Le mot des professionnels

 

Une ville attrayante et efficace est une ville intelligente. Celle-ci est née après de longues réflexions par les aménageurs.

De nombreux outils sont aujourd’hui utilisés pour optimiser la création d’une ville. Mais ceci, toujours en alliant les forces des différents corps de métier, comme le BIM (Building Information Modeling) ou encore le CIM (City Information Modeling). “BIM, Building Information Model, moi j’appelle ca Bouleversement Interprofessionnel Majeur. Parce que ça renvoie à l’idée que le BIM c’est 80% d’humain et 20% de technologie” confie François Pélegrin, architecte, lors du BIM World 2019 à Paris.

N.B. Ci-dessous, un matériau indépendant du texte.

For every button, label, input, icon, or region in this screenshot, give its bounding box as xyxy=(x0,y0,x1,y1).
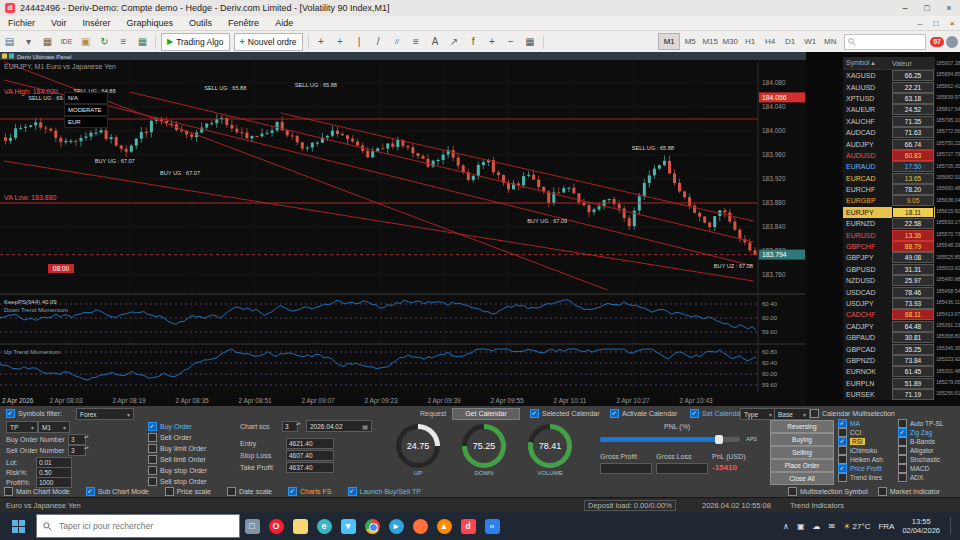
symbol-row-gbpusd[interactable]: GBPUSD31.31 xyxy=(843,264,935,275)
symbol-row-gbpjpy[interactable]: GBPJPY49.08 xyxy=(843,252,935,263)
type-select[interactable]: Type▾ xyxy=(740,408,776,420)
symbol-row-eurcad[interactable]: EURCAD13.65 xyxy=(843,173,935,184)
checkbox-box[interactable] xyxy=(838,419,847,428)
symbol-row-gbpaud[interactable]: GBPAUD30.81 xyxy=(843,332,935,343)
checkbox-box[interactable] xyxy=(4,487,13,496)
timeframe-m15[interactable]: M15 xyxy=(700,34,720,49)
symbol-row-xauchf[interactable]: XAUCHF71.35 xyxy=(843,116,935,127)
checkbox-sell-limit-order[interactable]: Sell limit Order xyxy=(148,455,207,464)
checkbox-sell-order[interactable]: Sell Order xyxy=(148,433,207,442)
vlc-icon[interactable]: ▲ xyxy=(432,514,456,538)
new-order-button[interactable]: +Nouvel ordre xyxy=(234,33,303,51)
timeframe-mn[interactable]: MN xyxy=(820,34,840,49)
fibo-icon[interactable]: ≡ xyxy=(408,34,425,50)
price-chart[interactable]: Deriv Ultimate Panel184.080184.040184.00… xyxy=(0,52,806,406)
tray-app-icon[interactable]: ▣ xyxy=(797,522,805,531)
gross-loss-input[interactable] xyxy=(656,463,708,474)
grid-icon[interactable]: ▦ xyxy=(134,34,151,50)
close-all-button[interactable]: Close All xyxy=(770,472,834,485)
checkbox-box[interactable] xyxy=(898,437,907,446)
symbol-row-usdjpy[interactable]: USDJPY73.93 xyxy=(843,298,935,309)
maximize-button[interactable]: □ xyxy=(916,3,938,13)
onedrive-cloud-icon[interactable]: ☁ xyxy=(812,522,820,531)
checkbox-date-scale[interactable]: Date scale xyxy=(227,487,272,496)
firefox-icon[interactable] xyxy=(408,514,432,538)
entry-input[interactable]: 4621.40 xyxy=(286,438,334,449)
menu-outils[interactable]: Outils xyxy=(181,18,220,28)
checkbox-rsi[interactable]: RSI xyxy=(838,437,898,446)
notification-center-edge[interactable] xyxy=(950,517,954,535)
checkbox-box[interactable] xyxy=(898,473,907,482)
toolbar-search[interactable] xyxy=(844,34,926,50)
checkbox-price-profit[interactable]: Price Profit xyxy=(838,464,898,473)
symbol-row-xptusd[interactable]: XPTUSD63.18 xyxy=(843,93,935,104)
checkbox-box[interactable] xyxy=(148,455,157,464)
checkbox-buy-limit-order[interactable]: Buy limit Order xyxy=(148,444,207,453)
checkbox-market-indicator[interactable]: Market Indicator xyxy=(878,487,940,496)
timeframe-d1[interactable]: D1 xyxy=(780,34,800,49)
place-order-button[interactable]: Place Order xyxy=(770,459,834,472)
selected-calendar-checkbox[interactable]: Selected Calendar xyxy=(530,409,600,418)
ide-icon[interactable]: IDE xyxy=(58,34,75,50)
checkbox-alligator[interactable]: Alligator xyxy=(898,446,958,455)
checkbox-launch-buy-sell-tp[interactable]: Launch Buy/Sell TP xyxy=(348,487,421,496)
menu-aide[interactable]: Aide xyxy=(267,18,301,28)
indicators-icon[interactable]: f xyxy=(465,34,482,50)
task-view-icon[interactable]: □ xyxy=(240,514,264,538)
calendar-multiselection-checkbox[interactable]: Calendar Multiselection xyxy=(810,409,895,418)
channel-icon[interactable]: // xyxy=(389,34,406,50)
checkbox-box[interactable] xyxy=(148,466,157,475)
checkbox-stochastic[interactable]: Stochastic xyxy=(898,455,958,464)
cursor-icon[interactable]: + xyxy=(313,34,330,50)
checkbox-box[interactable] xyxy=(788,487,797,496)
close-button[interactable]: × xyxy=(938,3,960,13)
layers-icon[interactable]: ≡ xyxy=(115,34,132,50)
menu-fichier[interactable]: Fichier xyxy=(0,18,43,28)
symbol-row-eurnok[interactable]: EURNOK61.45 xyxy=(843,366,935,377)
symbol-row-audcad[interactable]: AUDCAD71.63 xyxy=(843,127,935,138)
checkbox-box[interactable] xyxy=(898,428,907,437)
menu-insrer[interactable]: Insérer xyxy=(75,18,119,28)
symbol-row-audjpy[interactable]: AUDJPY66.74 xyxy=(843,138,935,149)
slider-thumb[interactable] xyxy=(715,435,723,444)
timeframe-m1[interactable]: M1 xyxy=(658,33,680,50)
symbol-row-eurusd[interactable]: EURUSD13.36 xyxy=(843,229,935,240)
symbols-filter-select[interactable]: Forex▾ xyxy=(76,408,134,420)
taskbar-clock[interactable]: 13:55 02/04/2026 xyxy=(902,517,940,536)
checkbox-auto-tp-sl[interactable]: Auto TP-SL xyxy=(898,419,958,428)
symbol-row-eurchf[interactable]: EURCHF78.20 xyxy=(843,184,935,195)
get-calendar-button[interactable]: Get Calendar xyxy=(452,408,520,420)
checkbox-trend-lines[interactable]: Trend lines xyxy=(838,473,898,482)
checkbox-price-scale[interactable]: Price scale xyxy=(165,487,211,496)
pnl-slider[interactable] xyxy=(600,437,740,442)
checkbox-b-bands[interactable]: B-Bands xyxy=(898,437,958,446)
tp-select[interactable]: TP▾ xyxy=(6,421,38,433)
symbol-row-eurnzd[interactable]: EURNZD22.58 xyxy=(843,218,935,229)
symbols-filter-checkbox[interactable]: Symbols filter: xyxy=(6,409,62,418)
selling-button[interactable]: Selling xyxy=(770,446,834,459)
tile-windows-icon[interactable]: ▦ xyxy=(522,34,539,50)
checkbox-box[interactable] xyxy=(165,487,174,496)
checkbox-box[interactable] xyxy=(838,437,847,446)
checkbox-box[interactable] xyxy=(288,487,297,496)
checkbox-box[interactable] xyxy=(6,409,15,418)
mail-icon[interactable]: ✉ xyxy=(828,522,835,531)
checkbox-ichimoku[interactable]: iChimoku xyxy=(838,446,898,455)
checkbox-box[interactable] xyxy=(227,487,236,496)
checkbox-box[interactable] xyxy=(898,455,907,464)
gross-profit-input[interactable] xyxy=(600,463,652,474)
checkbox-box[interactable] xyxy=(898,464,907,473)
timeframe-m5[interactable]: M5 xyxy=(680,34,700,49)
timeframe-select[interactable]: M1▾ xyxy=(38,421,70,433)
checkbox-buy-stop-order[interactable]: Buy stop Order xyxy=(148,466,207,475)
zoom-out-icon[interactable]: − xyxy=(503,34,520,50)
start-button[interactable] xyxy=(0,512,36,540)
edge-icon[interactable]: e xyxy=(312,514,336,538)
checkbox-box[interactable] xyxy=(838,473,847,482)
trading-algo-button[interactable]: ▶Trading Algo xyxy=(161,33,230,51)
symbol-row-gbpcad[interactable]: GBPCAD35.25 xyxy=(843,343,935,354)
checkbox-box[interactable] xyxy=(148,433,157,442)
minimize-button[interactable]: – xyxy=(894,3,916,13)
reversing-button[interactable]: Reversing xyxy=(770,420,834,433)
checkbox-macd[interactable]: MACD xyxy=(898,464,958,473)
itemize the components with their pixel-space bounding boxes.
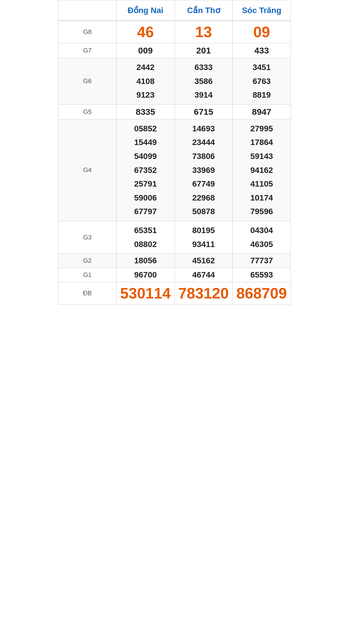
table-row: G4 05852154495409967352257915900667797 1… <box>58 119 291 221</box>
cell-c1: 530114 <box>116 282 174 305</box>
cell-c2: 45162 <box>174 254 233 268</box>
cell-c3: 0430446305 <box>233 221 291 253</box>
table-row: G3 6535108802 8019593411 0430446305 <box>58 221 291 253</box>
header-col2: Cần Thơ <box>174 0 233 21</box>
table-row: ĐB 530114 783120 868709 <box>58 282 291 305</box>
cell-c3: 27995178645914394162411051017479596 <box>233 119 291 221</box>
cell-c3: 8947 <box>233 104 291 119</box>
row-label: G7 <box>58 43 117 58</box>
cell-c2: 6715 <box>174 104 233 119</box>
cell-c1: 244241089123 <box>116 58 174 105</box>
table-row: G2 18056 45162 77737 <box>58 254 291 268</box>
cell-c1: 009 <box>116 43 174 58</box>
cell-c2: 201 <box>174 43 233 58</box>
table-row: G7 009 201 433 <box>58 43 291 58</box>
row-label: G1 <box>58 268 117 282</box>
cell-c1: 46 <box>116 21 174 43</box>
row-label: G3 <box>58 221 117 253</box>
cell-c3: 65593 <box>233 268 291 282</box>
lottery-table: Đồng Nai Cần Thơ Sóc Trăng G8 46 13 09 G… <box>58 0 291 305</box>
cell-c1: 96700 <box>116 268 174 282</box>
cell-c1: 8335 <box>116 104 174 119</box>
cell-c1: 05852154495409967352257915900667797 <box>116 119 174 221</box>
cell-c2: 8019593411 <box>174 221 233 253</box>
cell-c3: 09 <box>233 21 291 43</box>
row-label: G8 <box>58 21 117 43</box>
cell-c3: 345167638819 <box>233 58 291 105</box>
table-row: G5 8335 6715 8947 <box>58 104 291 119</box>
cell-c2: 14693234447380633969677492296850878 <box>174 119 233 221</box>
row-label: G2 <box>58 254 117 268</box>
row-label: G6 <box>58 58 117 105</box>
row-label: G5 <box>58 104 117 119</box>
cell-c3: 868709 <box>233 282 291 305</box>
cell-c2: 633335863914 <box>174 58 233 105</box>
cell-c2: 783120 <box>174 282 233 305</box>
table-row: G6 244241089123 633335863914 34516763881… <box>58 58 291 105</box>
table-row: G1 96700 46744 65593 <box>58 268 291 282</box>
cell-c3: 433 <box>233 43 291 58</box>
row-label: G4 <box>58 119 117 221</box>
cell-c1: 18056 <box>116 254 174 268</box>
cell-c3: 77737 <box>233 254 291 268</box>
cell-c2: 46744 <box>174 268 233 282</box>
header-col3: Sóc Trăng <box>233 0 291 21</box>
header-label <box>58 0 117 21</box>
header-col1: Đồng Nai <box>116 0 174 21</box>
row-label: ĐB <box>58 282 117 305</box>
cell-c1: 6535108802 <box>116 221 174 253</box>
table-row: G8 46 13 09 <box>58 21 291 43</box>
cell-c2: 13 <box>174 21 233 43</box>
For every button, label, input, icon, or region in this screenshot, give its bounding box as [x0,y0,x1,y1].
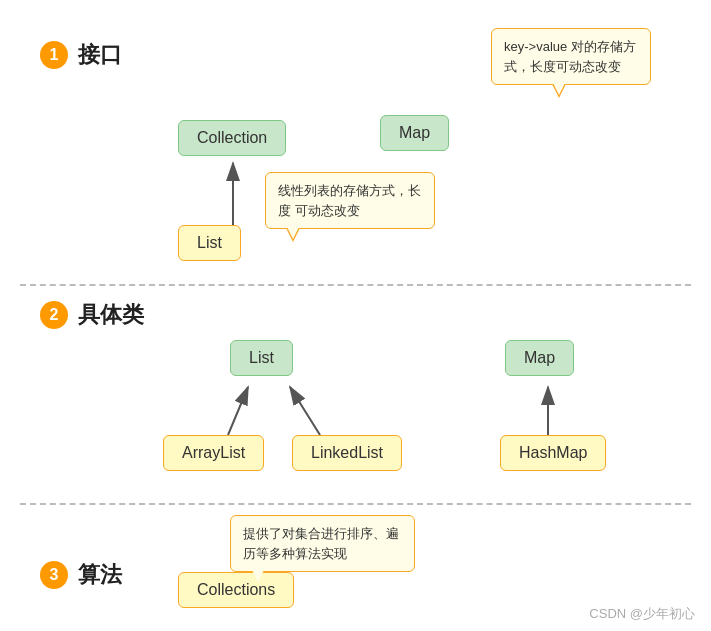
collection-node: Collection [178,120,286,156]
map-node-s2: Map [505,340,574,376]
list-bubble: 线性列表的存储方式，长度 可动态改变 [265,172,435,229]
svg-line-2 [228,387,248,435]
collections-node: Collections [178,572,294,608]
section2-number: 2 [40,301,68,329]
section1-title: 接口 [78,40,122,70]
divider-2 [20,503,691,505]
section1-number: 1 [40,41,68,69]
diagram-container: 1 接口 key->value 对的存储方 式，长度可动态改变 Collecti… [0,0,711,631]
section2-title: 具体类 [78,300,144,330]
linkedlist-node: LinkedList [292,435,402,471]
collections-bubble: 提供了对集合进行排序、遍 历等多种算法实现 [230,515,415,572]
section2-label: 2 具体类 [40,300,144,330]
watermark: CSDN @少年初心 [589,605,695,623]
section3-label: 3 算法 [40,560,122,590]
list-node-s1: List [178,225,241,261]
divider-1 [20,284,691,286]
list-node-s2: List [230,340,293,376]
hashmap-node: HashMap [500,435,606,471]
arraylist-node: ArrayList [163,435,264,471]
svg-line-3 [290,387,320,435]
section1-label: 1 接口 [40,40,122,70]
section3-title: 算法 [78,560,122,590]
map-node-s1: Map [380,115,449,151]
section3-number: 3 [40,561,68,589]
map-bubble: key->value 对的存储方 式，长度可动态改变 [491,28,651,85]
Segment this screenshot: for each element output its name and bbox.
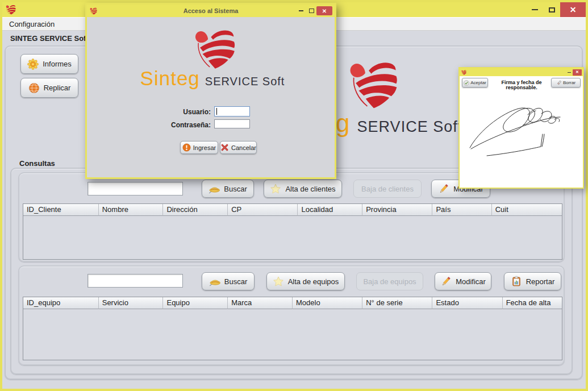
text-caret [216, 108, 217, 115]
column-header[interactable]: Marca [228, 297, 293, 309]
consultas-title: Consultas [19, 159, 55, 168]
search-hat-icon [209, 276, 220, 287]
column-header[interactable]: Estado [432, 297, 502, 309]
button-label: Aceptar [470, 80, 486, 85]
tiny-eraser-icon [556, 80, 562, 86]
alta-equipos-button[interactable]: Alta de equipos [266, 272, 345, 290]
ingresar-button[interactable]: Ingresar [180, 141, 218, 154]
signature-canvas[interactable] [461, 92, 582, 186]
button-label: Modificar [456, 277, 486, 286]
password-label: Contraseña: [166, 121, 211, 129]
star-icon [270, 183, 281, 194]
clients-search-input[interactable] [87, 182, 183, 196]
clients-table: ID_Cliente Nombre Dirección CP Localidad… [23, 203, 562, 260]
button-label: Borrar [563, 80, 576, 85]
signature-instruction: Firma y fecha de responsable. [489, 80, 554, 91]
logo-suffix-text: SERVICE Soft [357, 118, 463, 136]
informes-button[interactable]: Informes [20, 54, 78, 74]
maximize-button[interactable] [543, 3, 560, 16]
column-header[interactable]: País [432, 204, 491, 216]
column-header[interactable]: Provincia [362, 204, 432, 216]
button-label: Baja de clientes [361, 185, 414, 193]
modificar-equipos-button[interactable]: Modificar [435, 272, 491, 290]
column-header[interactable]: Fecha de alta [503, 297, 562, 309]
signature-minimize-button[interactable] [566, 69, 573, 76]
button-label: Cancelar [231, 144, 256, 151]
report-icon [511, 276, 522, 287]
column-header[interactable]: Modelo [293, 297, 362, 309]
button-label: Replicar [44, 84, 71, 92]
pencil-icon [440, 276, 452, 287]
menu-configuracion[interactable]: Configuración [2, 18, 61, 30]
column-header[interactable]: ID_equipo [23, 297, 99, 309]
column-header[interactable]: Cuit [492, 204, 562, 216]
button-label: Baja de equipos [363, 277, 416, 286]
column-header[interactable]: ID_Cliente [23, 204, 99, 216]
button-label: Reportar [526, 277, 555, 286]
reportar-button[interactable]: Reportar [504, 272, 561, 290]
column-header[interactable]: Nombre [99, 204, 164, 216]
clients-table-body[interactable] [23, 216, 562, 259]
group-title: SINTEG SERVICE Soft [10, 34, 89, 43]
username-input[interactable] [214, 106, 250, 117]
button-label: Buscar [224, 277, 247, 286]
logo-brand-text: Sinteg [140, 67, 200, 90]
equipment-buscar-button[interactable]: Buscar [202, 272, 255, 290]
signature-close-button[interactable]: ✕ [573, 69, 582, 76]
column-header[interactable]: Equipo [163, 297, 228, 309]
equipment-panel: Buscar Alta de equipos Baja de equipos M… [18, 265, 565, 365]
baja-clientes-button: Baja de clientes [353, 180, 422, 198]
column-header[interactable]: Servicio [99, 297, 164, 309]
close-button[interactable]: ✕ [560, 2, 586, 17]
globe-icon [28, 82, 40, 94]
column-header[interactable]: Localidad [298, 204, 362, 216]
dialog-close-button[interactable]: ✕ [316, 6, 332, 15]
clients-buscar-button[interactable]: Buscar [202, 180, 254, 198]
alta-clientes-button[interactable]: Alta de clientes [264, 180, 342, 198]
equipment-search-input[interactable] [87, 274, 183, 288]
logo-suffix-text: SERVICE Soft [205, 75, 285, 88]
minimize-button[interactable] [526, 3, 543, 16]
equipment-table-body[interactable] [23, 309, 562, 360]
tiny-check-icon [464, 80, 469, 86]
replicar-button[interactable]: Replicar [20, 78, 78, 98]
column-header[interactable]: CP [228, 204, 298, 216]
button-label: Informes [43, 60, 72, 68]
button-label: Alta de equipos [288, 277, 339, 286]
signature-aceptar-button[interactable]: Aceptar [462, 78, 488, 88]
column-header[interactable]: N° de serie [362, 297, 432, 309]
equipment-table: ID_equipo Servicio Equipo Marca Modelo N… [23, 297, 562, 360]
logo-heart-icon [194, 25, 236, 73]
baja-equipos-button: Baja de equipos [356, 272, 423, 290]
gear-icon [27, 59, 39, 70]
search-hat-icon [208, 183, 220, 194]
button-label: Buscar [224, 185, 247, 193]
dialog-minimize-button[interactable] [296, 6, 306, 15]
password-input[interactable] [214, 119, 250, 128]
dialog-maximize-button[interactable] [306, 6, 316, 15]
column-header[interactable]: Dirección [163, 204, 228, 216]
cancel-x-icon [220, 143, 229, 152]
button-label: Ingresar [193, 144, 216, 151]
signature-window: ✕ Aceptar Firma y fecha de responsable. … [458, 67, 584, 189]
login-dialog: Acceso al Sistema ✕ Sinteg SERVICE Soft … [85, 3, 336, 179]
cancelar-button[interactable]: Cancelar [220, 141, 257, 154]
app-heart-icon [461, 70, 466, 75]
pencil-icon [438, 183, 449, 194]
signature-titlebar[interactable]: ✕ [460, 68, 583, 76]
app-heart-icon [6, 5, 16, 15]
signature-borrar-button[interactable]: Borrar [551, 78, 581, 88]
logo-heart-icon [348, 60, 398, 109]
star-icon [273, 276, 284, 287]
username-label: Usuario: [166, 108, 211, 116]
button-label: Alta de clientes [285, 185, 335, 193]
dialog-titlebar[interactable]: Acceso al Sistema ✕ [87, 5, 335, 17]
exclamation-icon [182, 143, 191, 152]
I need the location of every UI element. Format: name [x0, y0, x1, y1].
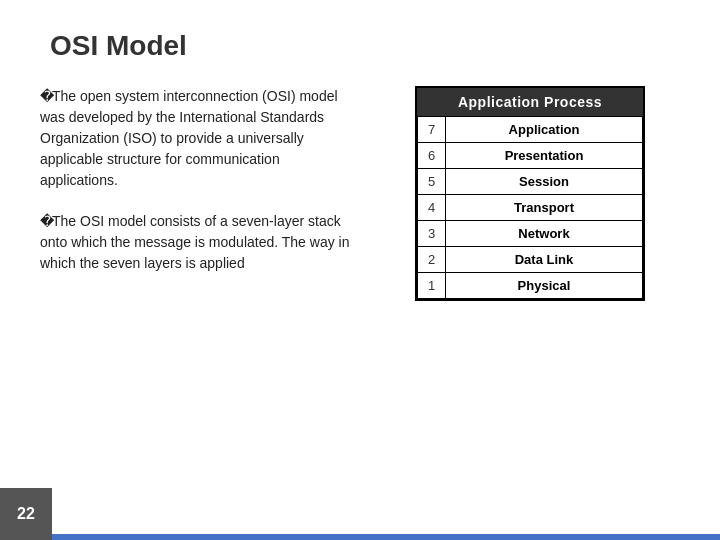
layer-row: 5Session [418, 169, 643, 195]
layer-row: 7Application [418, 117, 643, 143]
layer-number: 6 [418, 143, 446, 169]
osi-layers-table: 7Application6Presentation5Session4Transp… [417, 116, 643, 299]
layer-label: Application [446, 117, 643, 143]
layer-label: Network [446, 221, 643, 247]
layer-number: 2 [418, 247, 446, 273]
slide: OSI Model � The open system interconnect… [0, 0, 720, 540]
layer-label: Data Link [446, 247, 643, 273]
layer-number: 3 [418, 221, 446, 247]
layer-label: Physical [446, 273, 643, 299]
layer-row: 3Network [418, 221, 643, 247]
bottom-blue-bar [52, 534, 720, 540]
layer-number: 7 [418, 117, 446, 143]
layer-row: 2Data Link [418, 247, 643, 273]
paragraph-1-text: The open system interconnection (OSI) mo… [40, 88, 338, 188]
layer-label: Session [446, 169, 643, 195]
page-number-box: 22 [0, 488, 52, 540]
layer-row: 4Transport [418, 195, 643, 221]
layer-row: 1Physical [418, 273, 643, 299]
paragraph-2: � The OSI model consists of a seven-laye… [40, 211, 360, 274]
diagram-column: Application Process 7Application6Present… [380, 86, 680, 301]
slide-title: OSI Model [50, 30, 680, 62]
page-number: 22 [17, 505, 35, 523]
osi-diagram: Application Process 7Application6Present… [415, 86, 645, 301]
layer-number: 4 [418, 195, 446, 221]
paragraph-2-text: The OSI model consists of a seven-layer … [40, 213, 349, 271]
layer-label: Presentation [446, 143, 643, 169]
layer-label: Transport [446, 195, 643, 221]
layer-row: 6Presentation [418, 143, 643, 169]
layer-number: 1 [418, 273, 446, 299]
bullet-2: � [40, 211, 52, 232]
bullet-1: � [40, 86, 52, 107]
content-area: � The open system interconnection (OSI) … [40, 86, 680, 301]
layer-number: 5 [418, 169, 446, 195]
text-column: � The open system interconnection (OSI) … [40, 86, 360, 301]
app-process-header: Application Process [417, 88, 643, 116]
paragraph-1: � The open system interconnection (OSI) … [40, 86, 360, 191]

Réana Taheraly, Head of innovation au Grand Paris Aménagement, nous parle aussi du CIM. “Le vrai CIM c’est celui qui pourra demain exploiter l’ensemble des données du territoire, l’ensemble du big data pouvoir faire de l’IA même. C’est celui qui permettra d’impliquer totalement les usagers. Pourquoi pas même de la co-conception, et voir permettre de réaliser cette ville en temps réel” dit-elle. Elle nous explique aussi que “les grands enjeux pour les aménageurs et tout ceux qui fabriquent la ville avec ce CIM, se sera de réussir à garantir la libre circulation des données, l’interopérabilité des systèmes. Et créer aussi un cadre de confiance pour la sécurité numérique et la protection des données des citoyens”.

 

La ville de demain : La smart city !

 

Pour pouvoir remettre les usagers au centre des préoccupations dans la ville de demain, on se tourne aujourd’hui de plus en plus vers l’utilisation de données pour l’optimisation urbaine. Cela passe donc par un environnement plus technologique utilisant la donnée des habitants et de l’environnement pour le confort. Mais cela est aussi utile pour favoriser l’écologie. L’idée est donc de se tourner vers une smart city durable.On ne dissocie jamais la transition écologique de la transition numérique” soutient Réana Taheraly.  Créer cette nouvelle ville chamboule tout les fonctionnements traditionnels. Et cela peut entraîner certaines appréhensions de la part des habitants. Notamment la protection des données comme Réana Taheraly a pu l’indiquer précédemment. François Pélegrin donne l’exemple du Canton de Genève pour souligner l’importance de la technologie dans la construction d’une ville : “Vous voulez déposer un permis de construire à Genève. Vous cliquez sur votre parcelle. Et c’est donc l’administration territoriale qui va scruter dans les 600 couches d’informations qu’elle a, souterraine ou aérienne, et extraire les contraintes et les données qui frappent votre parcelle et vous remet le tout. Et derrière elle va récupérer les maquettes numériques, pour faire de la gestion intelligente prédictive de la ville. Parce que “avec ces big data, on peut faire des choses magnifiques”. Il démontre ainsi l’implication qu’une ville peut avoir sur la construction d’un bâtiment.